Autre point important : « L’entrepôt de données EMC2, d’une part, est destiné à traiter les données des dossiers médicaux de 300 000 à 500 000 patients traités annuellement dans quatre établissements hospitaliers. Les données seront rapprochées des données de la base principale de l’hôpital ; SNDS. »En revanche, pour eux, des données sur une population témoin d’environ 1,5 million de personnes sont obtenues à partir de cette base.
Cela ne pose pas de problème pour le Conseil d’Etat car les données sont « pseudonymisées » par l’hôpital et la Caisse nationale d’assurance maladie avant d’être stockées dans l’entrepôt. Il précise notamment que le numéro d’inscription au Registre National d’Identification des Personnes Physiques (RNI) et la date de naissance du patient seront supprimés.
Le dernier point important évoqué est l’extraterritorialité du CLOUD Act. Là encore, le Conseil d’État soupçonne qu’il s’agit d’un problème. Les demandes d’accès aux données doivent être vérifiées par un juge aux fins d’une enquête pénale. Pour le Conseil, il n’y a aucune raison pour qu’une telle procédure implique des données de santé françaises pseudonymisées. Il en va de même pour les demandes des agences de renseignement. Une « assurance significative concernant la mise en œuvre du projet » est considérée comme suffisante.
En conséquence, la demande de mesures provisoires est rejetée.
soupe renfrognée
Cette décision a suscité le mécontentement des uns, l’incompréhension des autres et Comme Maître Alexandre Archambaultne soyez pas surpris.
Pour l’avocat des requérants, Jean-Baptiste Souffron, il en va tout autrement. « Comme toujours, le Conseil de sécurité a adopté une position très ferme en profitant de cette opportunité pour mettre fin de toute urgence aux atteintes aux libertés publiques.
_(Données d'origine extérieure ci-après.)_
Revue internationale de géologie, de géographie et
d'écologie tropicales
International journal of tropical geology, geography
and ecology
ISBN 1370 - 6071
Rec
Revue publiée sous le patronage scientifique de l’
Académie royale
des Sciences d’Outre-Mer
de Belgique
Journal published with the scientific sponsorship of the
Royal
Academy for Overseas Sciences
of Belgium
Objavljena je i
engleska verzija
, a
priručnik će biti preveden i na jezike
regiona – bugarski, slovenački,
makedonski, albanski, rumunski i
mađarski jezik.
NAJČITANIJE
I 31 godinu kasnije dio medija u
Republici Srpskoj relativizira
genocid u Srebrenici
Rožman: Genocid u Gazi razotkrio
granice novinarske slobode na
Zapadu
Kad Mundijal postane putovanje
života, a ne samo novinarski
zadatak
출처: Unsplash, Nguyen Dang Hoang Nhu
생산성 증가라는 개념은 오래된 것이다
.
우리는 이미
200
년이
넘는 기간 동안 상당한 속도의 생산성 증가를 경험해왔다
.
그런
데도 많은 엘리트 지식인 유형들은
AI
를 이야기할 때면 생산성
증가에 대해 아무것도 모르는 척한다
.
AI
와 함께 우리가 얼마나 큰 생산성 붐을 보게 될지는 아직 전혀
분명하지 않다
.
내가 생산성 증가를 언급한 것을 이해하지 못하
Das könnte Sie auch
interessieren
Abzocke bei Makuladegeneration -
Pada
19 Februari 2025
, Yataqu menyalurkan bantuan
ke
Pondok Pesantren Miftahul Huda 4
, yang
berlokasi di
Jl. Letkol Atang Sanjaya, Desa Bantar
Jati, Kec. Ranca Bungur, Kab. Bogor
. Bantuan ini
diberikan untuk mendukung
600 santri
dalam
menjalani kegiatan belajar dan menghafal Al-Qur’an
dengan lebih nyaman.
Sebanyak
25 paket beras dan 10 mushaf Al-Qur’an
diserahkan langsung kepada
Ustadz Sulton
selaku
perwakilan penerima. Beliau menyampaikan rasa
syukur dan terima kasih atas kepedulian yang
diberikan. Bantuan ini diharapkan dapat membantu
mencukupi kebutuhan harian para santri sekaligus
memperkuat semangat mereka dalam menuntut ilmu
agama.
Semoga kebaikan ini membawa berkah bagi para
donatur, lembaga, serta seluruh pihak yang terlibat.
Mais il est clair que depuis mai, 2 millions de personnes ont été touchées sur trois ans. ne suffira pas à justifier l’état d’urgence. il critique. Il souligne spécifiquement que le terme « pseudonymisation » est utilisé là où il y avait auparavant « anonymisation ».
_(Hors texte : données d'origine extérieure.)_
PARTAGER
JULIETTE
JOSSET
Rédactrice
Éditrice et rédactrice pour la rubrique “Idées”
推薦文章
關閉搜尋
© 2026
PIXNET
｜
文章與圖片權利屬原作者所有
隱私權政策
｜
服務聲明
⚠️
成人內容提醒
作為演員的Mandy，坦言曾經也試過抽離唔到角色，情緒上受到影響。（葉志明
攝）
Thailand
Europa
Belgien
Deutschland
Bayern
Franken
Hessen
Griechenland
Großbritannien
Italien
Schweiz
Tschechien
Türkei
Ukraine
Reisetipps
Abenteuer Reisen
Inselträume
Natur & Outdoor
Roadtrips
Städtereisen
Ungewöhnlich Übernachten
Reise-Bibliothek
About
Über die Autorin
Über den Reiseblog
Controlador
Il a ajouté que la demande se poursuivrait sur le fond ( confirmé par Quentin Adam, PDG de Clever Cloud), mais le processus ne sera pas achevé avant l’année prochaine. « Il deviendra de plus en plus difficile de renverser la situation ».
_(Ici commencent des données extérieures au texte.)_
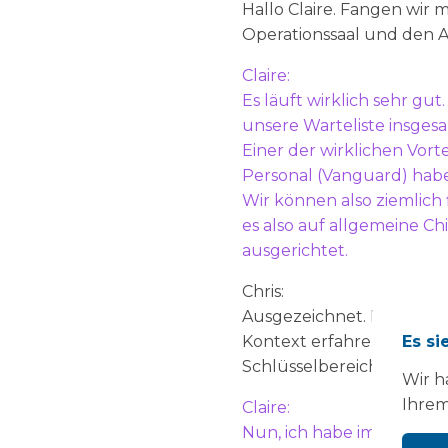
Hallo Claire. Fangen wir 
Operationssaal und den Au
Claire:
Es läuft wirklich sehr gut
unsere Warteliste insges
Einer der wirklichen Vortei
Personal (Vanguard) haben
Wir können also ziemlich 
es also auf allgemeine Ch
ausgerichtet.
Chris:
Ausgezeichnet. Es wäre wi
Es si
Kontext erfahren würden,
Schlüsselbereiche Sie ber
Wir h
Ihrem
Claire:
Nun, ich habe im August 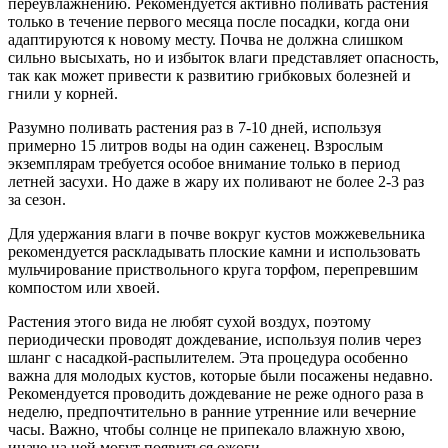
переувлажнению. Рекомендуется активно поливать растения
только в течение первого месяца после посадки, когда они
адаптируются к новому месту. Почва не должна слишком
сильно высыхать, но и избыток влаги представляет опасность,
так как может привести к развитию грибковых болезней и
гнили у корней.
Разумно поливать растения раз в 7-10 дней, используя
примерно 15 литров воды на один саженец. Взрослым
экземплярам требуется особое внимание только в период
летней засухи. Но даже в жару их поливают не более 2-3 раз
за сезон.
Для удержания влаги в почве вокруг кустов можжевельника
рекомендуется раскладывать плоские камни и использовать
мульчирование приствольного круга торфом, перепревшим
компостом или хвоей.
Растения этого вида не любят сухой воздух, поэтому
периодически проводят дождевание, используя полив через
шланг с насадкой-распылителем. Эта процедура особенно
важна для молодых кустов, которые были посажены недавно.
Рекомендуется проводить дождевание не реже одного раза в
неделю, предпочтительно в ранние утренние или вечерние
часы. Важно, чтобы солнце не припекало влажную хвою,
иначе на ней могут появиться ожоги.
Pour Bruno Grieder, expert en chiffrement et PDG de Cosmian, la sécurité des données est un enjeu sérieux. Contacté, il a expliqué que les données anonymisées ou, pire encore, pseudonymisées ne garantissent en aucun cas l’anonymat. « Les États-Unis le savaient depuis les années 90. Ils avaient un gros problème avec cela. Il a réussi, notamment en trouvant William Weld, le gouverneur du Massachusetts à l’époque.
Cet étudiant deviendra par la suite professeur à l’université de Harvard et participera à la rédaction de la loi américaine HIPAA (Health Insurance Portability and Accountability Act). Le texte demande entre autres de regrouper les données anonymisées par groupes de 10 personnes « pour ajouter du bruit », précise Bruno Grieder. « De toute façon, tant qu’il y a suffisamment de données, il n’y a pas de difficulté particulière à reconstituer l’identité des personnes. » Cependant, comme le NIR et la date de naissance sont explicitement mentionnés comme données supprimées, des questions demeurent quant à ce qui constitue un dépôt EMC2.
Nous reviendrons dans un instant sur la question des données anonymisées et de la sécurité relative qu’elles peuvent apporter.